Only the total should be returned: the number of lines in the data that hold the string "jatkavat".

#### [Task material]
☆ ☆ ☆ ☆ ☆ ☆ ☆

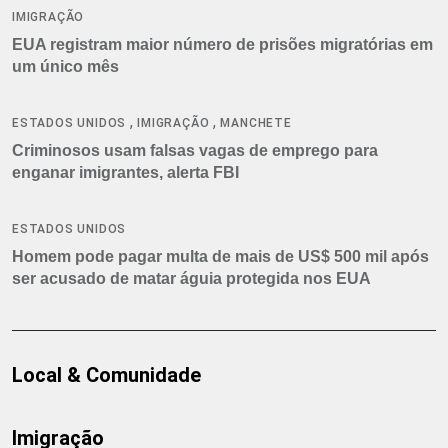
IMIGRAÇÃO
EUA registram maior número de prisões migratórias em
um único mês
,
,
ESTADOS UNIDOS
IMIGRAÇÃO
MANCHETE
Criminosos usam falsas vagas de emprego para
enganar imigrantes, alerta FBI
ESTADOS UNIDOS
Homem pode pagar multa de mais de US$ 500 mil após
ser acusado de matar águia protegida nos EUA
Local & Comunidade
Imigração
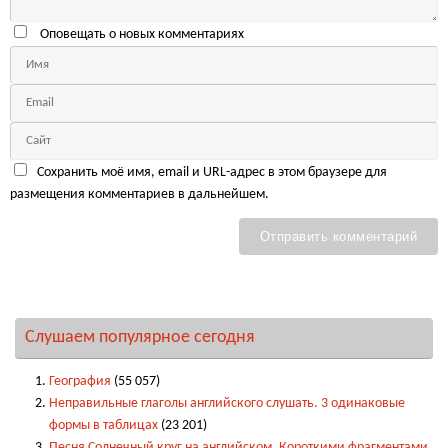
Оповещать о новых комментариях
Сохранить моё имя, email и URL-адрес в этом браузере для
размещения комментариев в дальнейшем.
Слушаем популярное сегодня
География
(55 057)
Неправильные глаголы английского слушать. 3 одинаковые
формы в таблицах
(23 201)
Песня Солнечный круг на английском. Короткими фрагментами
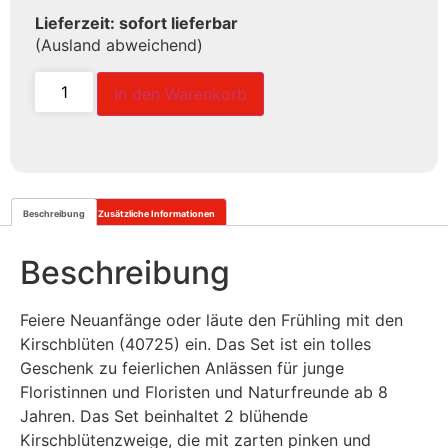
Lieferzeit: sofort lieferbar
(Ausland abweichend)
In den Warenkorb
Beschreibung
Zusätzliche Informationen
Beschreibung
Feiere Neuanfänge oder läute den Frühling mit den
Kirschblüten (40725) ein. Das Set ist ein tolles
Geschenk zu feierlichen Anlässen für junge
Floristinnen und Floristen und Naturfreunde ab 8
Jahren. Das Set beinhaltet 2 blühende
Kirschblütenzweige, die mit zarten pinken und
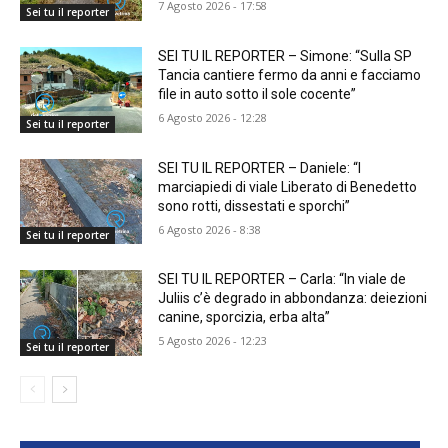
7 Agosto 2026 - 17:58
Sei tu il reporter
SEI TU IL REPORTER – Simone: “Sulla SP
Tancia cantiere fermo da anni e facciamo
file in auto sotto il sole cocente”
6 Agosto 2026 - 12:28
Sei tu il reporter
SEI TU IL REPORTER – Daniele: “I
marciapiedi di viale Liberato di Benedetto
sono rotti, dissestati e sporchi”
6 Agosto 2026 - 8:38
Sei tu il reporter
SEI TU IL REPORTER – Carla: “In viale de
Juliis c’è degrado in abbondanza: deiezioni
canine, sporcizia, erba alta”
5 Agosto 2026 - 12:23
Sei tu il reporter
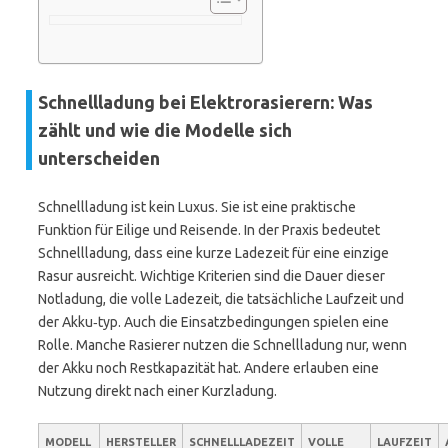
Schnellladung bei Elektrorasierern: Was
zählt und wie die Modelle sich
unterscheiden
Schnellladung ist kein Luxus. Sie ist eine praktische
Funktion für Eilige und Reisende. In der Praxis bedeutet
Schnellladung, dass eine kurze Ladezeit für eine einzige
Rasur ausreicht. Wichtige Kriterien sind die Dauer dieser
Notladung, die volle Ladezeit, die tatsächliche Laufzeit und
der Akku‑typ. Auch die Einsatzbedingungen spielen eine
Rolle. Manche Rasierer nutzen die Schnellladung nur, wenn
der Akku noch Restkapazität hat. Andere erlauben eine
Nutzung direkt nach einer Kurzladung.
MODELL
HERSTELLER
SCHNELLLADEZEIT
VOLLE
LAUFZEIT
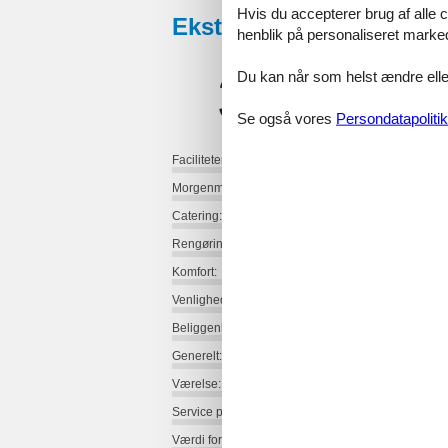
Hvis du accepterer brug af alle c
Eksterne anmeldelser
henblik på personaliseret marke
3,9
Du kan når som helst ændre eller
Se også vores
Persondatapolitik
Faciliteter:
Morgenmad:
Catering:
Rengøring:
Komfort:
Venlighed:
Beliggenhed:
Generelt:
Værelse:
Service på stedet:
Værdi for pengene:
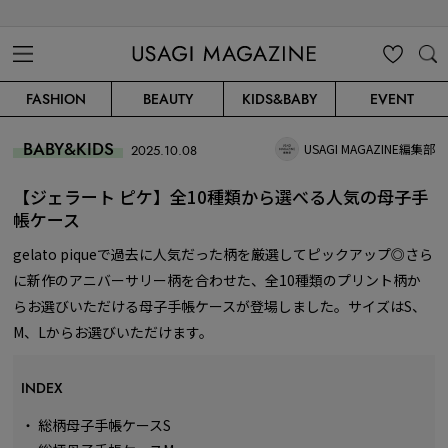
USAGI MAGAZINE
MENU
MY
SEARC
FASHION
BEAUTY
KIDS&BABY
EVENT
CLIP
H
BABY&KIDS
USAGI MAGAZINE編集部
2025.10.08
【ジェラート ピケ】全10種類から選べる人気の母子手
帳ケース
gelato piqueで過去に人気だった柄を厳選してピックアップ◎さら
に新作のアニバーサリー柄を合わせた、全10種類のプリント柄か
らお選びいただける母子手帳ケースが登場しました。サイズはS、
M、Lからお選びいただけます。
INDEX
・
総柄母子手帳ケースS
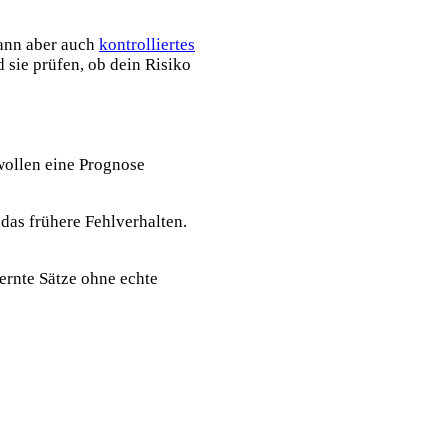
kann aber auch
kontrolliertes
 sie prüfen, ob dein Risiko
 wollen eine Prognose
das frühere Fehlverhalten.
ernte Sätze ohne echte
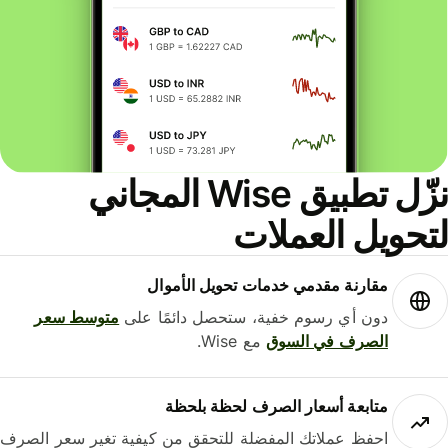
نزّل تطبيق Wise المجاني
حويل العملات
مقارنة مقدمي خدمات تحويل الأموال
دون أي رسوم خفية، ستحصل دائمًا على
متوسط ​​سعر
الصرف في السوق
مع Wise.
متابعة أسعار الصرف لحظة بلحظة
احفظ عملاتك المفضلة للتحقق من كيفية تغير سعر الصرف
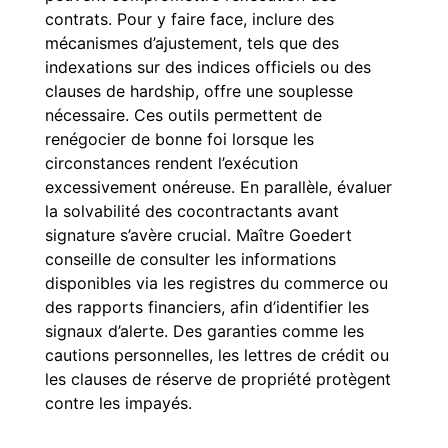
contrats. Pour y faire face, inclure des
mécanismes d’ajustement, tels que des
indexations sur des indices officiels ou des
clauses de hardship, offre une souplesse
nécessaire. Ces outils permettent de
renégocier de bonne foi lorsque les
circonstances rendent l’exécution
excessivement onéreuse. En parallèle, évaluer
la solvabilité des cocontractants avant
signature s’avère crucial. Maître Goedert
conseille de consulter les informations
disponibles via les registres du
commerce
ou
des rapports financiers, afin d’identifier les
signaux d’alerte. Des garanties comme les
cautions personnelles, les lettres de crédit ou
les clauses de réserve de propriété protègent
contre les impayés.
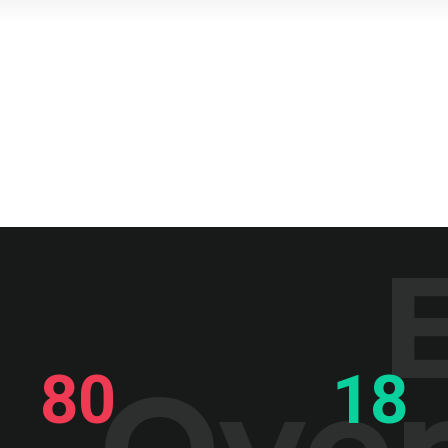
80
18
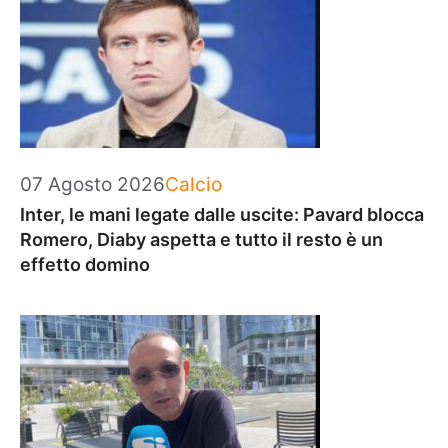
Categorie
07 Agosto 2026
Calcio
Inter, le mani legate dalle uscite: Pavard blocca
Romero, Diaby aspetta e tutto il resto è un
effetto domino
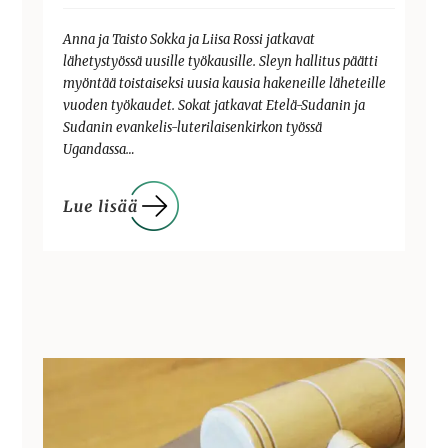
Anna ja Taisto Sokka ja Liisa Rossi jatkavat
lähetystyössä uusille työkausille. Sleyn hallitus päätti
myöntää toistaiseksi uusia kausia hakeneille läheteille
vuoden työkaudet. Sokat jatkavat Etelä-Sudanin ja
Sudanin evankelis-luterilaisenkirkon työssä
Ugandassa…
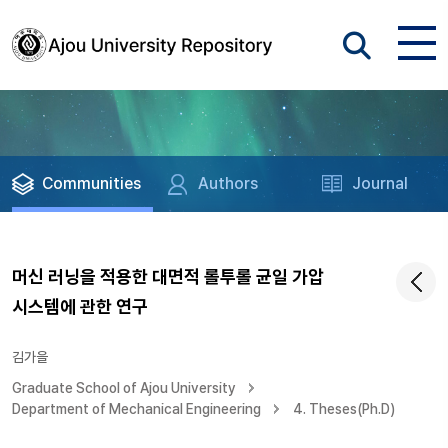
Communities
Authors
Journal
머신 러닝을 적용한 대면적 롤투롤 균일 가압
시스템에 관한 연구
김가을
Graduate School of Ajou University
Department of Mechanical Engineering
4. Theses(Ph.D)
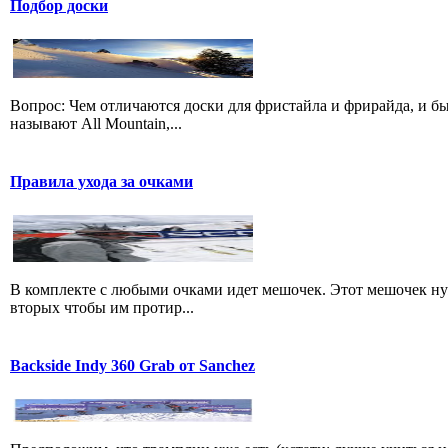
Подбор доски
Вопрос: Чем отличаются доски для фристайла и фрирайда, и б
называют All Mountain,...
Правила ухода за очками
В комплекте с любыми очками идет мешочек. Этот мешочек нуже
вторых чтобы им протир...
Backside Indy 360 Grab от Sanchez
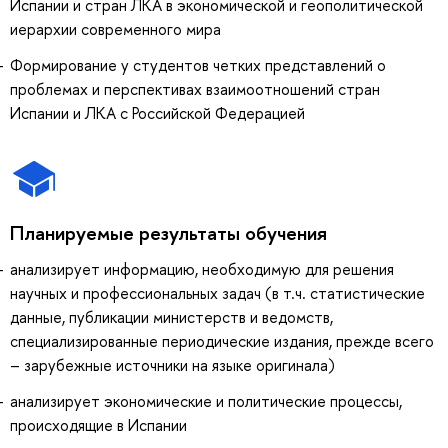
Испании и стран ЛКА в экономической и геополитической
иерархии современного мира
Формирование у студентов четких представлений о
проблемах и перспективах взаимоотношений стран
Испании и ЛКА с Российской Федерацией
Планируемые результаты обучения
анализирует информацию, необходимую для решения
научных и профессиональных задач (в т.ч. статистические
данные, публикации министерств и ведомств,
специализированные периодические издания, прежде всего
– зарубежные источники на языке оригинала)
анализирует экономические и политические процессы,
происходящие в Испании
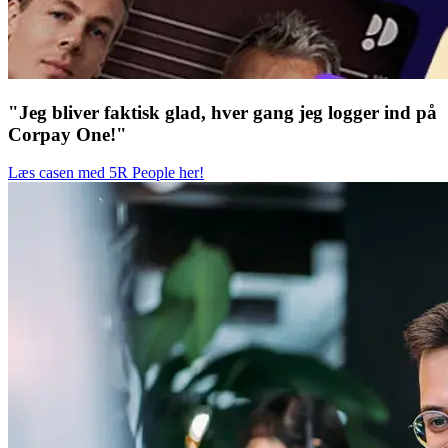
"Jeg bliver faktisk glad, hver gang jeg logger ind på
Corpay One!"
Læs casen med 5R People her!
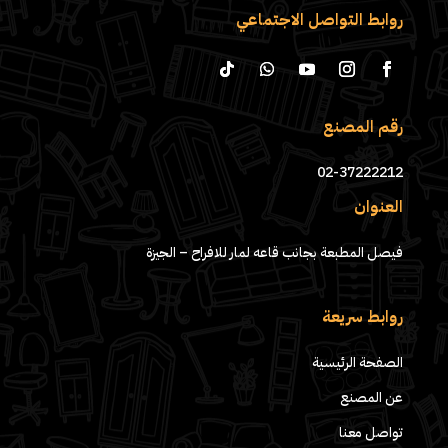
روابط التواصل الاجتماعي
رقم المصنع
02-37222212
العنوان
فيصل المطبعة بجانب قاعه لمار للافراح – الجيزة
روابط سريعة
الصفحة الرئيسية
عن المصنع
تواصل معنا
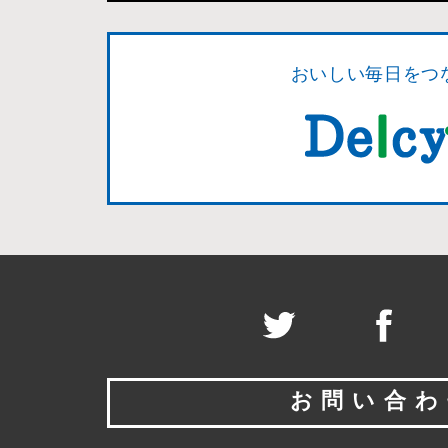
おいしい毎日をつ
お問い合わ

☆ ☆ ☆ ☆ ☆ ☆ ☆

#### [Solution to this exercise]
2